Saskatchewan RCMP Major Crimes says it has seen a 50% increase in the number of homicide victims from 2019 to 2023. Investigators noted that of the individuals charged with homicide, 44% were on conditions, bail, parole, or probation at the time the homicide was committed. 

“It goes without saying that a homicide is worst case scenario – but when an individual commits a homicide while on bail or release conditions, it is extremely discouraging and frustrating for our investigators,” says Officer in Charge of Major Crimes, Superintendent Joshua Graham. “In 2023, our Major Crimes unit had five instances where two to three separate homicides occurred in less than 48 hours – these clusters of homicides are alarming but no longer an anomaly. Our Major Crimes investigators continue to do an outstanding job, despite not receiving any additional investigative resources since 2008 – their dedication, resiliency, and undeniable expertise is what contributes to solving 84% of the homicides since 2015 with the ultimate goal of giving all victims’ families closure and answers.”

Saskatchewan RCMP says it continues to implement strategies and targeted enforcement initiatives to monitor prolific offenders released back into communities. From January to December 2023, officers conducted approximately 17,000 proactive conditions checks to ensure prolific offenders were complying with their court-ordered conditions. Some court-ordered conditions include, but are not limited to:

  • abiding by curfews
  • not in possession of any weapons
  • having no contact with identified individuals
  • not entering certain communities

RCMP says from January to December 2023, RCMP officers identified more than 15,800 violated court-ordered conditions in Saskatchewan RCMP jurisdiction. These violations were found through proactive conditions checks, in addition to other encounters with officers (traffic stops, responding to calls for service, etc.) – many violations result in charges for failure to comply with release order conditions under section 145(5)(a) of the Criminal Code.

The RCMP Saskatchewan Enforcement Response Team also collaborates with front-line RCMP officers, both provincial and federal Crown prosecutors and correctional services, municipal police services, and the Canadian Mental Health Association Saskatchewan Division to help reduce potential threats posed by high-risk violent offenders in Saskatchewan through the SVOR program. RCMP says the SVOR is an evidence-based approach that monitors violent offenders to ensure they are complying with court-ordered conditions while providing coordinated services to reduce the likelihood of future reoffending – with the ultimate goal of keeping communities safe.

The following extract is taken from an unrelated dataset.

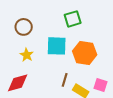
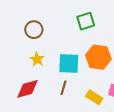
cyan square: (57, 46) -> (69, 63), moved
brown line: (65, 80) -> (63, 88), moved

RCMP says amendments are being made to the Criminal Code and current bail provisions on January 4, 2024, which will target prolific violent offenders. 

“I am hopeful the amended bail provisions are a step in the right direction – because at the end of the day, those individuals who are not interested in rehabilitation or changing their lifestyle, will continue to do harm to others and should not be released back into our communities,” says Saskatchewan RCMP Commanding Officer Rhonda Blackmore. “I am incredibly proud of our front-line officers and specialized units who continue to monitor, suppress, and investigate these violent offenders – from ensuring individuals are complying with their release conditions, implementing initiatives to target prolific offenders, arresting those with outstanding warrants, to investigating homicides.”

“The Saskatchewan RCMP is only one component of the Criminal Justice System and will continue to support all partner agencies by sharing relevant information that can be used to inform decision-makers when making bail, release conditions or detention decisions,” stated RCMP in a release.